The issue of machine learning trust is a pressing concern that has brought together multiple communities to tackle it. With the increasing use of tools such as ChatGPT and the identification of fairness issues, ensuring the reliability of machine learning is paramount to its continued development. In this project, we will focus on the low-level implementation of machine learning, an area that has been largely ignored by the community but has a significant impact on the reliability of major libraries and languages such as TensorFlow, Keras, PyTorch, Python, and R.

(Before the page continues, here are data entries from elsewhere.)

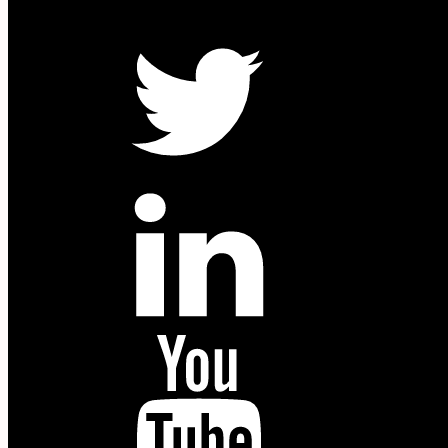
W
Twitter
in
YouTube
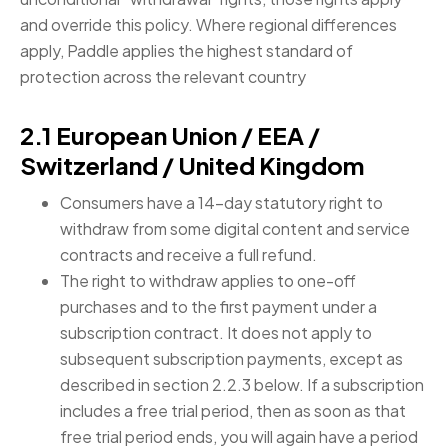
and override this policy. Where regional differences
apply, Paddle applies the highest standard of
protection across the relevant country
2.1 European Union / EEA /
Switzerland / United Kingdom
Consumers have a 14-day statutory right to
withdraw from some digital content and service
contracts and receive a full refund.
The right to withdraw applies to one-off
purchases and to the first payment under a
subscription contract. It does not apply to
subsequent subscription payments, except as
described in section 2.2.3 below. If a subscription
includes a free trial period, then as soon as that
free trial period ends, you will again have a period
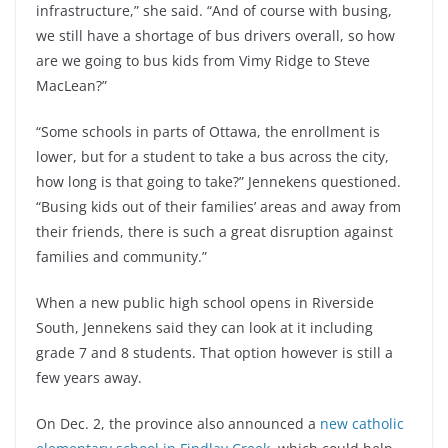
infrastructure,” she said. “And of course with busing,
we still have a shortage of bus drivers overall, so how
are we going to bus kids from Vimy Ridge to Steve
MacLean?”
“Some schools in parts of Ottawa, the enrollment is
lower, but for a student to take a bus across the city,
how long is that going to take?” Jennekens questioned.
“Busing kids out of their families’ areas and away from
their friends, there is such a great disruption against
families and community.”
When a new public high school opens in Riverside
South, Jennekens said they can look at it including
grade 7 and 8 students. That option however is still a
few years away.
On Dec. 2, the province also announced a
new catholic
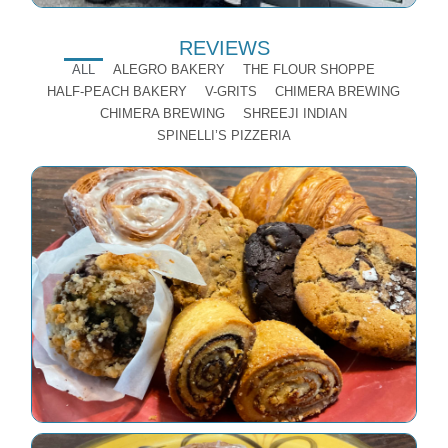
REVIEWS
ALL
ALEGRO BAKERY
THE FLOUR SHOPPE
HALF-PEACH BAKERY
V-GRITS
CHIMERA BREWING
CHIMERA BREWING
SHREEJI INDIAN
SPINELLI’S PIZZERIA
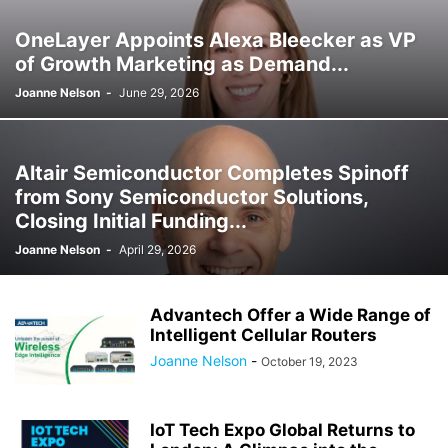
OneLayer Appoints Alexa Bleecker as VP
of Growth Marketing as Demand...
Joanne Nelson
-
June 29, 2026
Altair Semiconductor Completes Spinoff
from Sony Semiconductor Solutions,
Closing Initial Funding...
Joanne Nelson
-
April 29, 2026
Advantech Offer a Wide Range of
Intelligent Cellular Routers
Joanne Nelson
-
October 19, 2023
IoT Tech Expo Global Returns to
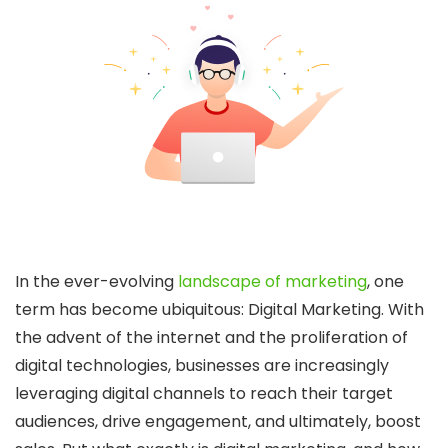
In the ever-evolving
landscape of marketing
, one
term has become ubiquitous: Digital Marketing. With
the advent of the internet and the proliferation of
digital technologies, businesses are increasingly
leveraging digital channels to reach their target
audiences, drive engagement, and ultimately, boost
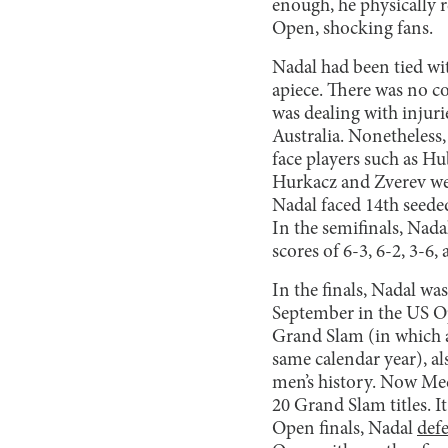
enough, he physically 
Open, shocking fans.
Nadal had been tied wi
apiece. There was no c
was dealing with injuri
Australia. Nonetheless,
face players such as H
Hurkacz and Zverev wer
Nadal faced 14th seede
In the semifinals, Nad
scores of 6-3, 6-2, 3-6, 
In the finals, Nadal w
September in the US O
Grand Slam (in which 
same calendar year), al
men’s history. Now Med
20 Grand Slam titles. I
Open finals, Nadal
def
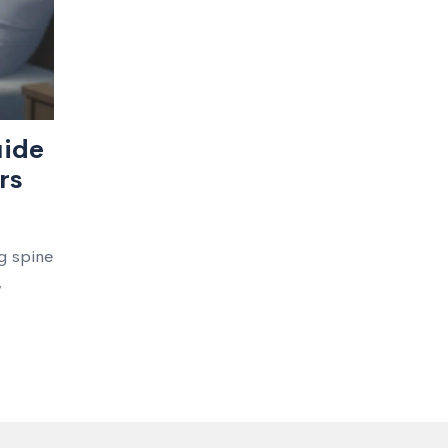
uide
rs
g spine
,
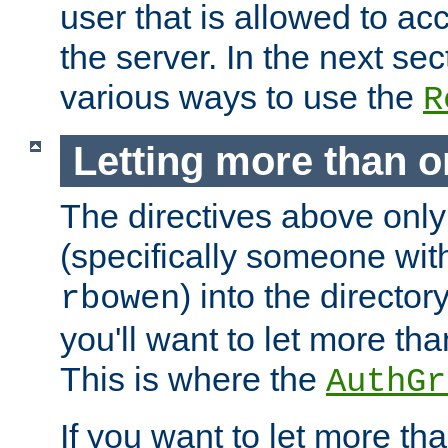
user that is allowed to acc
the server. In the next se
various ways to use the
R
Letting more than o
The directives above only
(specifically someone wi
) into the director
rbowen
you'll want to let more th
This is where the
AuthGr
If you want to let more th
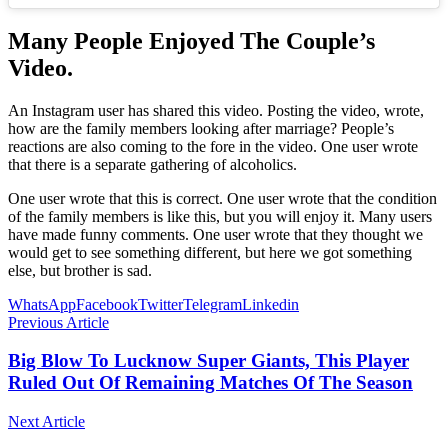
Many People Enjoyed The Couple’s
Video.
An Instagram user has shared this video. Posting the video, wrote,
how are the family members looking after marriage? People’s
reactions are also coming to the fore in the video. One user wrote
that there is a separate gathering of alcoholics.
One user wrote that this is correct. One user wrote that the condition
of the family members is like this, but you will enjoy it. Many users
have made funny comments. One user wrote that they thought we
would get to see something different, but here we got something
else, but brother is sad.
WhatsApp
Facebook
Twitter
Telegram
Linkedin
Previous Article
Big Blow To Lucknow Super Giants, This Player
Ruled Out Of Remaining Matches Of The Season
Next Article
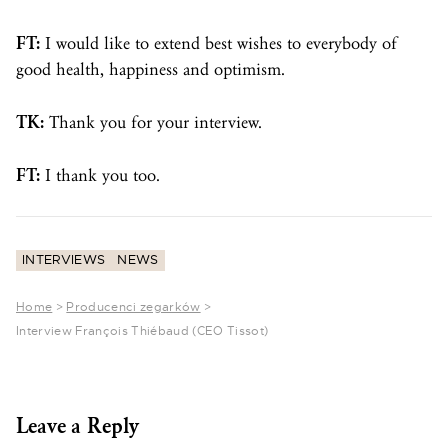
FT:
I would like to extend best wishes to everybody of
good health, happiness and optimism.
TK:
Thank you for your interview.
FT:
I thank you too.
INTERVIEWS
NEWS
Home
>
Producenci zegarków
>
Interview François Thiébaud (CEO Tissot)
Leave a Reply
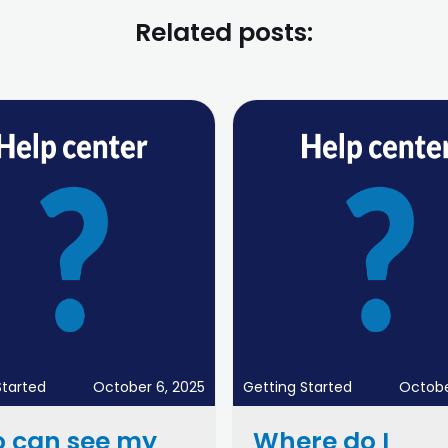
Related posts:
Started
October 6, 2025
Getting Started
Octobe
 can see my
Where do I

The project’s main idea is to test machine learning implementations for each different level of abstraction from the top language to the low-level libraries. For that, the student will start using a version of the “Gödel Test”: a method that parametrizes input generators for programs and controls the parameters to create testing strategies. Among the testing strategies, we will apply multiple test suite generation strategies, such as focused testing (i.e. testing new software’s components, which are common in the traditional machine learning libraries) and vulnerability unmasking. The student will design a system based on search strategies that will try to guide the algorithms to exhibit all of the possible branches of the machine learning code. For that, we will extend the testing framework of the MLighter tool, a holistic tool for evaluating the security, reliability and performance of machine learning, to deal with these specific problems.

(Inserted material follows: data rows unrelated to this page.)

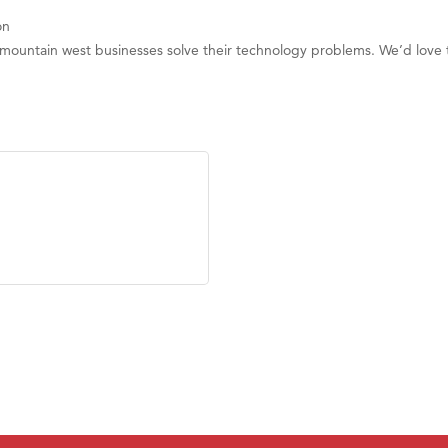
on
 mountain west businesses solve their technology problems. We’d love 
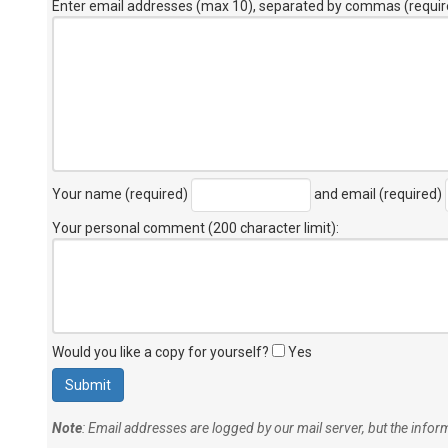
Enter email addresses (max 10), separated by commas (requir
Your name (required)
and email (required)
Your personal comment (200 character limit)
:
Would you like a copy for yourself?
Yes
Note
: Email addresses are logged by our mail server, but the info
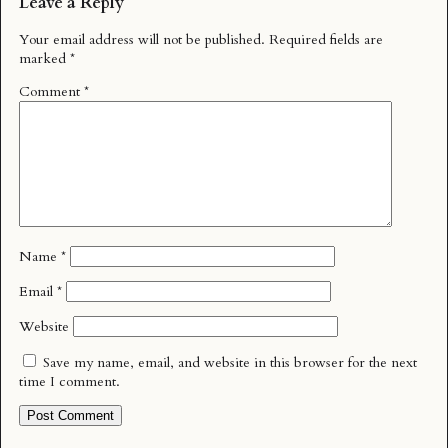
Leave a Reply
Your email address will not be published.
Required fields are
marked
*
Comment
*
Name
*
Email
*
Website
Save my name, email, and website in this browser for the next
time I comment.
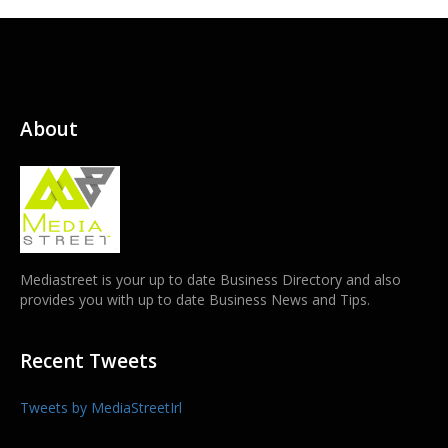
About
Mediastreet is your up to date Business Directory and also
provides you with up to date Business News and Tips.
Recent Tweets
Tweets by MediaStreetIrl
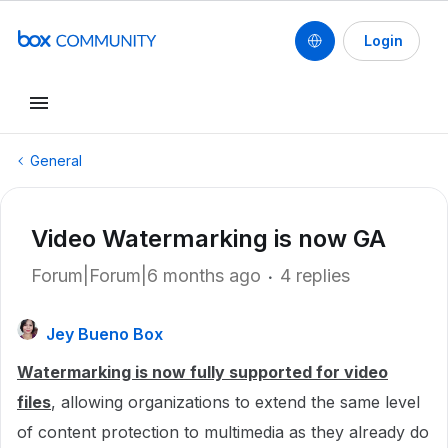
Login
General
Video Watermarking is now GA
Forum|Forum|6 months ago
4 replies
Jey Bueno Box
Watermarking is now fully supported for video
files
, allowing organizations to extend the same level
of content protection to multimedia as they already do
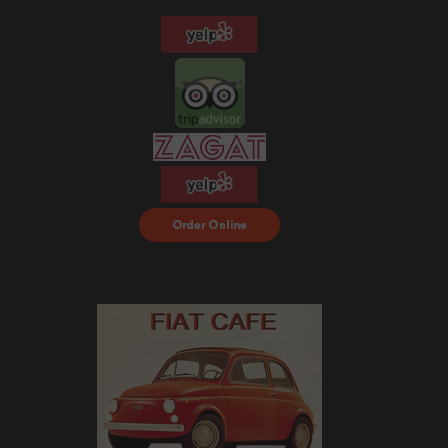
Order Food Delivery
with DoorDash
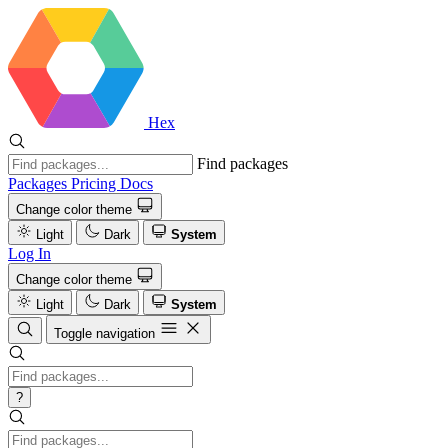
Hex
Find packages
Packages
Pricing
Docs
Change color theme
Light
Dark
System
Log In
Change color theme
Light
Dark
System
Toggle navigation
?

Part 1: ML libraries testing. Often ML libraries’ creators are trained developers or professionals with qualifications in mathematics, statistics and AI, but yet with little training and understanding in programming languages. While much of the correctness of ML libraries depends on these skills, the lack of deep understanding in software engineering and programming languages can lead to buggy libraries due to the presence of unspecified and undefined behaviours (UB) in their code as these ML algorithms are written in C, C++ and Fortran and plugged as external libraries to Python and R. As a result, the non-UB free code can exhibit a wrong unknown behaviour of the ML library that leads to silent errors which may not be manifest until they are in production, provoking a catastrophic maintenance effort in the machine learning pipeline. By using differential testing with multiple compilers and code analysers, we will be able to unmask these errors while also considering flaky machine learning models (i.e. they do not provide a deterministic input/output behaviour but a probabilistic one), which we will model using information theory and entropy.
To the best of our knowledge, only a few works exist related to Python compiler fuzzing (and non for R compiler fuzzing) and ML libraries fuzzing (mainly focusing on a small subset of these libraries). None of these works suggested a holistic way of dealing with the reliability of machine learning libraries together with the compilers generating their executable binaries: given that a failure can be in any of the following parts (or a combination of it): (1) Python or R compiler, (2) ML library written in optimising compiler like C, and (3) the optimising compiler (like C). We discuss (1) and (3) in Part 2.
Part 2: lowest level of testing: testing the compilers. While much depends on the programmer’s knowledge of ML algorithm design, floating-point arithmetic and hardware implementations, failures caused by the compiler when it silently produces incorrect code, have a broad impact on the software and therefore are more severe. Yet, the current level of support for testing compilers commonly used with machine learning libraries is poor. We will extend the testing framework of MLighter to focus on these languages, i.e. Python and R, and their respective libraries in C, C++ and Fortran while considering multiple architectures (like, ARM and X-86 Intel).